— TASK REQUIREMENTS —
Return all lines from the entries below in which the word "UTRECHT" is present.

(Saved data entries)
((
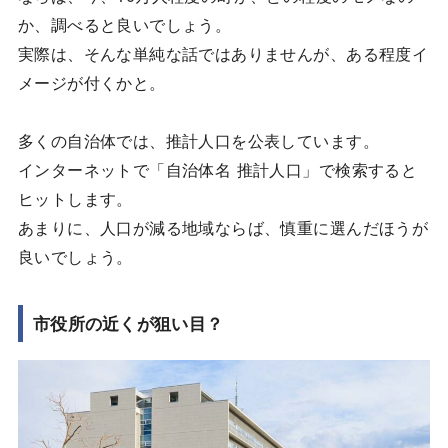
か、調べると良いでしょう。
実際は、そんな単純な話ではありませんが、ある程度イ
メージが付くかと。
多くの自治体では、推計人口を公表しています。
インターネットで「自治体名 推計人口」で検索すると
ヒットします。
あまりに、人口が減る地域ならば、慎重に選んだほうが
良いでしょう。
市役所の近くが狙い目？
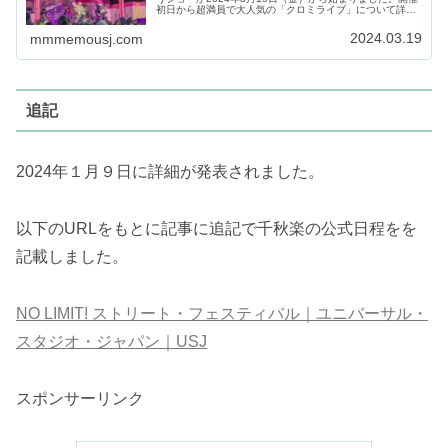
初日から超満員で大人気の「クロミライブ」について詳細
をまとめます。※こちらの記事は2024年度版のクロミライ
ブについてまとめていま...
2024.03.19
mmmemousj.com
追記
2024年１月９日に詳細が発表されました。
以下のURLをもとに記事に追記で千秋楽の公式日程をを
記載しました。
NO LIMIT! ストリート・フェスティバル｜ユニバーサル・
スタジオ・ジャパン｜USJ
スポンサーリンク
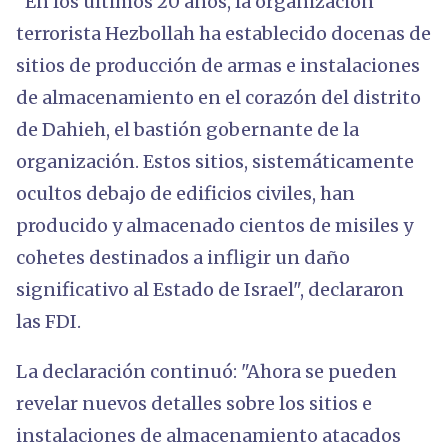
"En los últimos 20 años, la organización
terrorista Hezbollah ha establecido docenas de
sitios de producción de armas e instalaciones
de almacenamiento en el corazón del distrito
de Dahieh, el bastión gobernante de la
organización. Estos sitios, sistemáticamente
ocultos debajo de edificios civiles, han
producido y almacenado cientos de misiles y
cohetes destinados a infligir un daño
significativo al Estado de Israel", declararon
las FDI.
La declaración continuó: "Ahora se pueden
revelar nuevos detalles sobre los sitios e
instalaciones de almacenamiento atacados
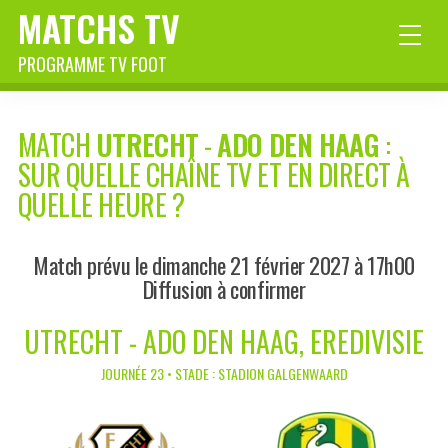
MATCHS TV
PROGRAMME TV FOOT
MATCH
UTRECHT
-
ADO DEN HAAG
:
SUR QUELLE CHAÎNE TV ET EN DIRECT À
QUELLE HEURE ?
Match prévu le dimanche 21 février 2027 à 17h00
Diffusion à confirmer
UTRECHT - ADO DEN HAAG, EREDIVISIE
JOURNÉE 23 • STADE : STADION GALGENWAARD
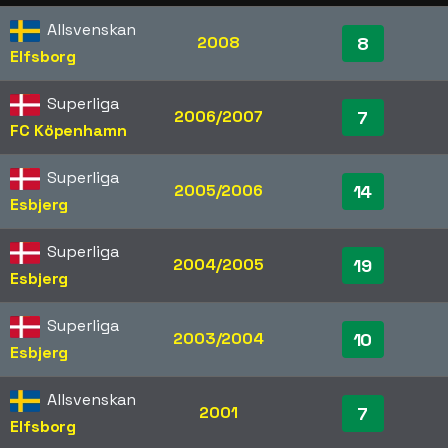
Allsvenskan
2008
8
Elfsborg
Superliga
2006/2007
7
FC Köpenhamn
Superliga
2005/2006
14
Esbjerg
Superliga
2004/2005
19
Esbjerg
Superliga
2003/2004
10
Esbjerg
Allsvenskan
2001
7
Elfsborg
))
((
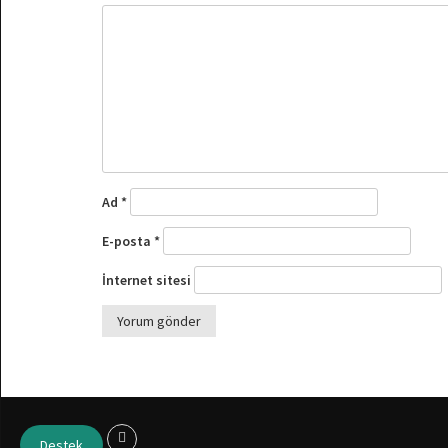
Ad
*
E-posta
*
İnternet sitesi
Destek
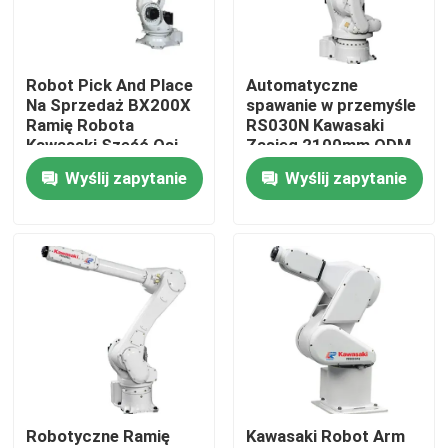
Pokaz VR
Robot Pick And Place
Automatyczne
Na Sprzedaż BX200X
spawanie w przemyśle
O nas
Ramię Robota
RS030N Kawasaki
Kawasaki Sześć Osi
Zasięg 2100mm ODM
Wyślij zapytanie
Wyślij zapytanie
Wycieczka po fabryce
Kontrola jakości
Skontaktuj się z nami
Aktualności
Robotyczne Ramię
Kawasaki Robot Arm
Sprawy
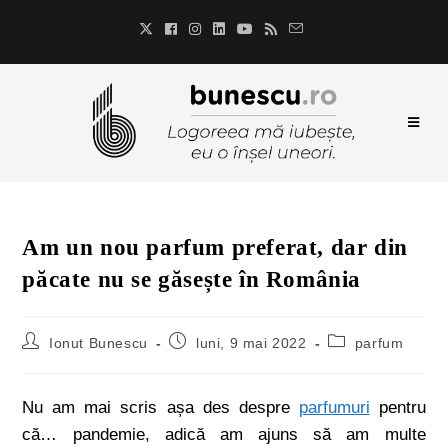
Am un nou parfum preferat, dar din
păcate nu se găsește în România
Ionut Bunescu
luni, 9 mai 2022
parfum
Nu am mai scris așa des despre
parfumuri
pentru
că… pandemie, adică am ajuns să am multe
))
— SOLUTION TO THE EXERCISE —
UTRECHT
UTRECHT - ADO DEN HAAG, EREDIVISIE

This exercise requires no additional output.